= D1G reactor =

The D1G reactor was a prototype naval reactor designed for the United States Navy to provide electricity generation and propulsion on warships. The D1G designation stands for:

- D = Destroyer platform
- 1 = First generation core designed by the contractor
- G = General Electric was the contracted designer

This prototype nuclear reactor was constructed for the United States Department of Energy's Office of Naval Reactors as part of the Naval Nuclear Propulsion Program. The reactor was built by General Electric and operated by the Knolls Atomic Power Laboratory at the Kesselring Site Operation in West Milton, New York. It was used for testing components and as a training tool for the Nuclear Power Training Unit. The reactor operated from 1962 to 1996, when it was shut down in March of that year. It was later defuelled, with the pressure vessel eventually removed in 2002.
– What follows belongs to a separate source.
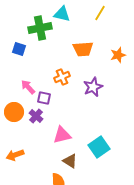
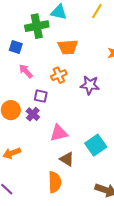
orange trapezoid: (83, 49) -> (68, 47), moved
pink arrow: (28, 87) -> (26, 71), moved
purple star: (93, 87) -> (90, 85), turned 30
The containment structure — which housed both the primary (nuclear reactor) and secondary (steam plant) systems — is referred to as the "DIG-ball" due to its unique shape: a Horton sphere. The sphere was originally constructed by Chicago Bridge and Iron Works to house the liquid metal cooled reactor of , with the dome designed to contain a liquid sodium explosion.

In January 2022, a radioactive tank that was used to support the D1G reactor was transported from West Milton, New York to Wampum, Pennsylvania for disassembly. The load was 213 feet long and weighed 294 tons.